TASK BRIEF
Please copy each line in the records below that contains the string "qavatli".

Transcribed page contents
-.-.-

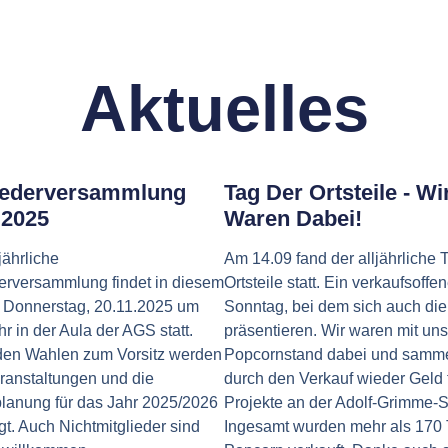
Aktuelles
iederversammlung
Tag Der Ortsteile - Wi
.2025
Waren Dabei!
jährliche
Am 14.09 fand der alljährliche 
derversammlung findet in diesem
Ortsteile statt. Ein verkaufsoffen
 Donnerstag, 20.11.2025 um
Sonntag, bei dem sich auch die
r in der Aula der AGS statt.
präsentieren. Wir waren mit un
en Wahlen zum Vorsitz werden
Popcornstand dabei und samme
ranstaltungen und die
durch den Verkauf wieder Geld 
lanung für das Jahr 2025/2026
Projekte an der Adolf-Grimme-S
gt. Auch Nichtmitglieder sind
Ingesamt wurden mehr als 170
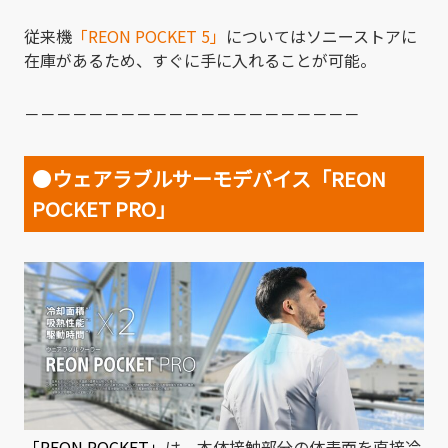
従来機
「REON POCKET 5」
についてはソニーストアに
在庫があるため、すぐに手に入れることが可能。
－－－－－－－－－－－－－－－－－－－－－
●
ウェアラブルサーモデバイス「REON
POCKET PRO」
「REON POCKET」
は、本体接触部分の体表面を直接冷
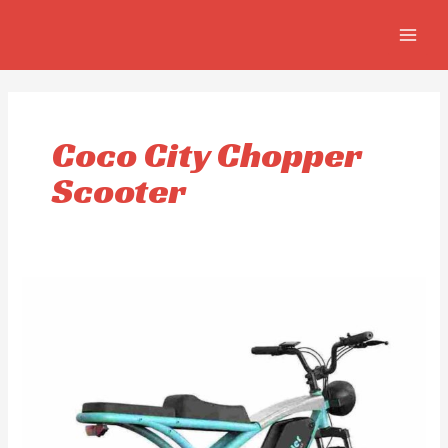
Ir
MAIN
al
MEN
contenido
Coco City Chopper
Scooter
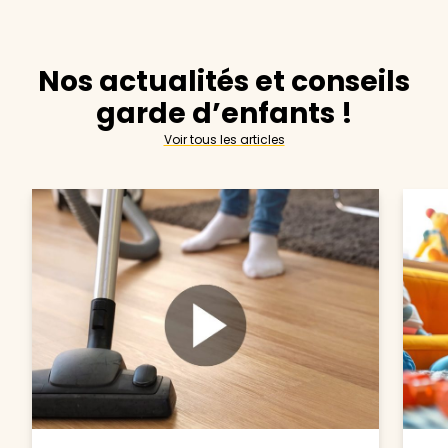
Nos actualités et conseils
garde d’enfants !
Voir tous les articles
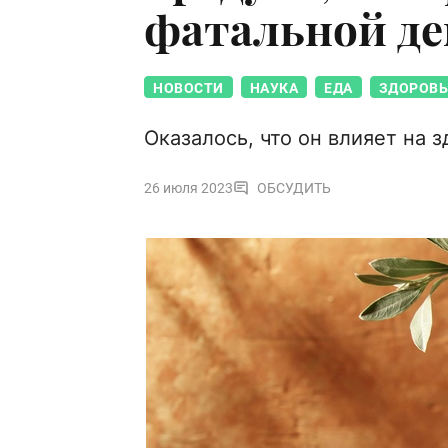
фатальной де
НОВОСТИ
НАУКА
ЕДА
ЗДОРОВЬ
Оказалось, что он влияет на 
26 июля 2023
ОБСУДИТЬ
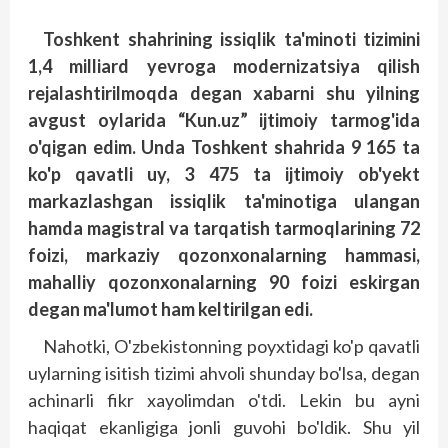
Toshkent shahrining issiqlik ta'minoti tizimini
1,4 milliard yevroga modernizatsiya qilish
rejalashtirilmoqda degan xabarni shu yilning
avgust oylarida “Kun.uz” ijtimoiy tarmog'ida
o'qigan edim. Unda Toshkent shahrida 9 165 ta
ko'p qavatli uy, 3 475 ta ijtimoiy ob'yekt
markazlashgan issiqlik ta'minotiga ulangan
hamda magistral va tarqatish tarmoqlarining 72
foizi, markaziy qozonxonalarning hammasi,
mahalliy qozonxonalarning 90 foizi eskirgan
degan ma'lumot ham keltirilgan edi.
Nahotki, O'zbekistonning poyxtidagi ko'p qavatli
uylarning isitish tizimi ahvoli shunday bo'lsa, degan
achinarli fikr xayolimdan o'tdi. Lekin bu ayni
haqiqat ekanligiga jonli guvohi bo'ldik. Shu yil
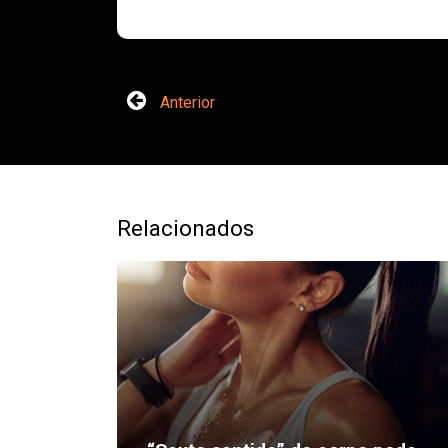
Anterior
Relacionados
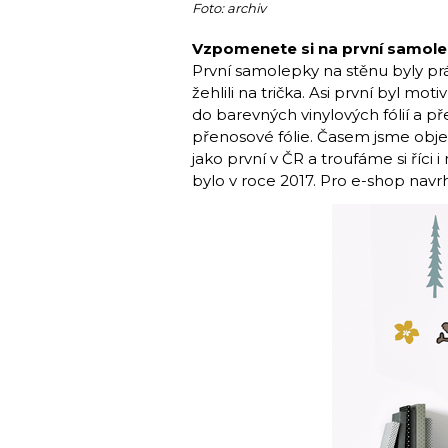
Foto: archiv
Vzpomenete si na první samole
První samolepky na stěnu byly prá
žehlili na trička. Asi první byl mo
do barevných vinylových fólií a p
přenosové fólie. Časem jsme objevi
jako první v ČR a troufáme si říci
bylo v roce 2017. Pro e-shop nav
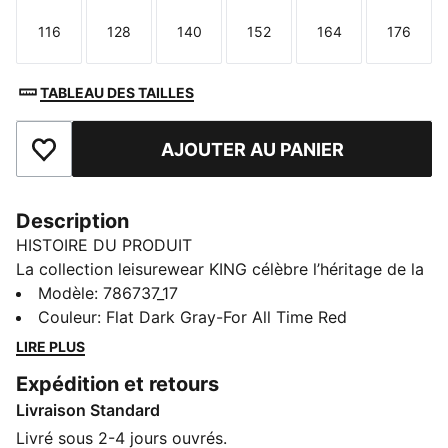
116
128
140
152
164
176
Taille
Taille
Taille
Taille
Taille
Taille
TABLEAU DES TAILLES
AJOUTER AU PANIER
Ajouter aux favoris
Description
HISTOIRE DU PRODUIT
La collection leisurewear KING célèbre l’héritage de la
célèbre chaussure de football PUMA KING. Imagine
Modèle
:
786737_17
l’atmosphère : les premières notes de l’hymne, l’énergie
Couleur
:
Flat Dark Gray-For All Time Red
du tunnel, tous les regards vers l’avant. Cette veste de
LIRE PLUS
survêtement AC Milan KING affiche un look similaire
Expédition et retours
au modèle porté par les Rossoneri quand l’hymne
Livraison Standard
retentit à San Siro.
CARACTÉRISTIQUES + AVANTAGES
Livré sous 2-4 jours ouvrés.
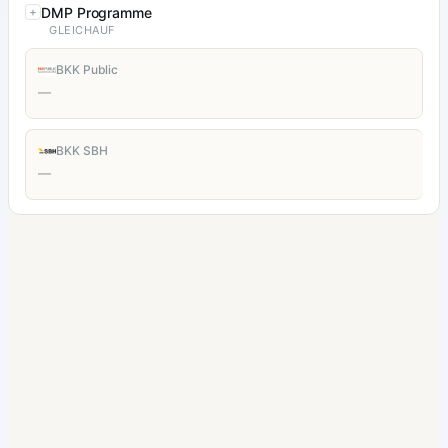
DMP Programme
GLEICHAUF
BKK Public
—
BKK SBH
—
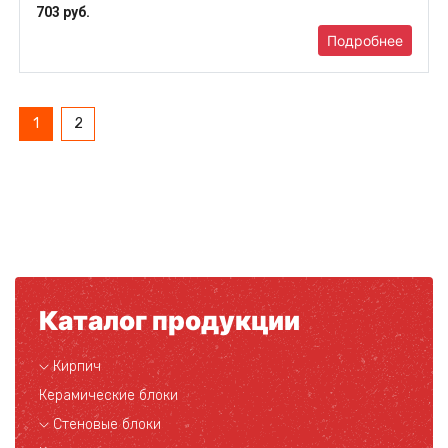
703 руб.
Подробнее
1
2
Каталог продукции
Кирпич
Керамические блоки
Стеновые блоки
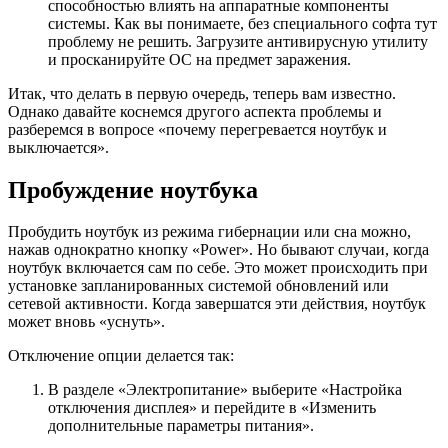
способностью влиять на аппаратные компоненты
системы. Как вы понимаете, без специального софта тут
проблему не решить. Загрузите антивирусную утилиту
и просканируйте ОС на предмет заражения.
Итак, что делать в первую очередь, теперь вам известно.
Однако давайте коснемся другого аспекта проблемы и
разберемся в вопросе «почему перегревается ноутбук и
выключается».
Пробуждение ноутбука
Пробудить ноутбук из режима гибернации или сна можно,
нажав однократно кнопку «Power». Но бывают случаи, когда
ноутбук включается сам по себе. Это может происходить при
установке запланированных системой обновлений или
сетевой активности. Когда завершатся эти действия, ноутбук
может вновь «уснуть».
Отключение опции делается так:
В разделе «Электропитание» выберите «Настройка
отключения дисплея» и перейдите в «Изменить
дополнительные параметры питания».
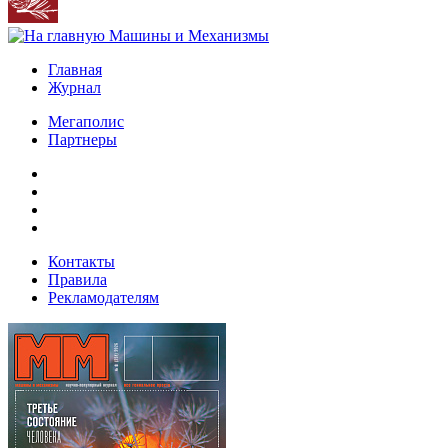
Главная
Журнал
Мегаполис
Партнеры
Контакты
Правила
Рекламодателям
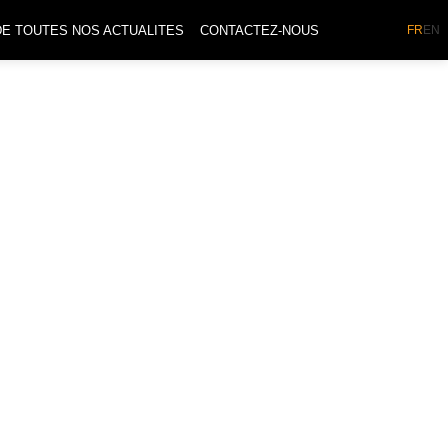
DE TOUTES NOS ACTUALITES
CONTACTEZ-NOUS
FR
EN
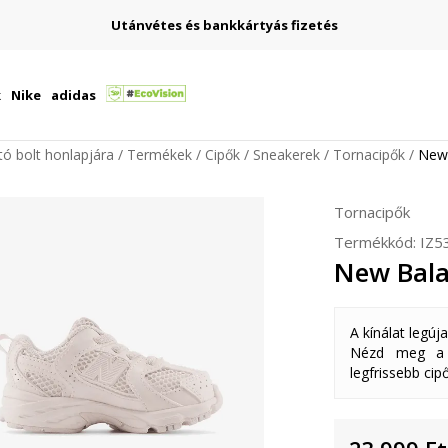
Utánvétes és bankkártyás fizetés
k
Nike
adidas
ító bolt honlapjára
Termékek
Cipők
Sneakerek
Tornacipők
New
Tornacipők
Termékkód:
IZ5
New Bala
A kínálat legúj
Nézd meg a k
legfrissebb cipő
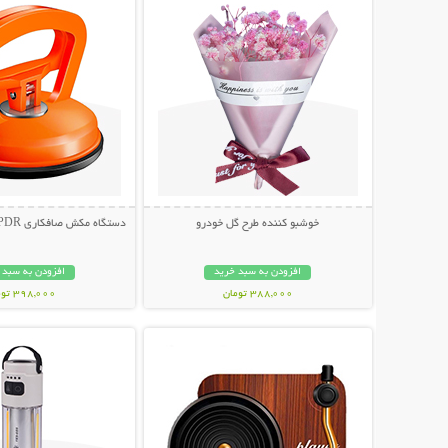
خوشبو کننده طرح گل خودرو
دستگاه مکش صافکاری PDR و تعمیر فرورفتگی
افزودن به سبد خرید
افزودن به سبد 
388,000 تومان
398,000 تومان
نمایش توضیحات بیشتر
نمایش توضیحات 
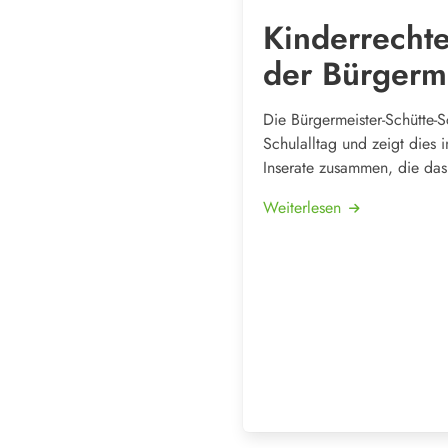
Kinderrecht
der Bürgerme
Die Bürgermeister-Schütte-
Schulalltag und zeigt dies 
Inserate zusammen, die das 
Weiterlesen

-.-.-

SOLVED EXERCISE
ko'p qavatli uy, 3 475 ta ijtimoiy ob'yekt
Nahotki, O'zbekistonning poyxtidagi ko'p qavatli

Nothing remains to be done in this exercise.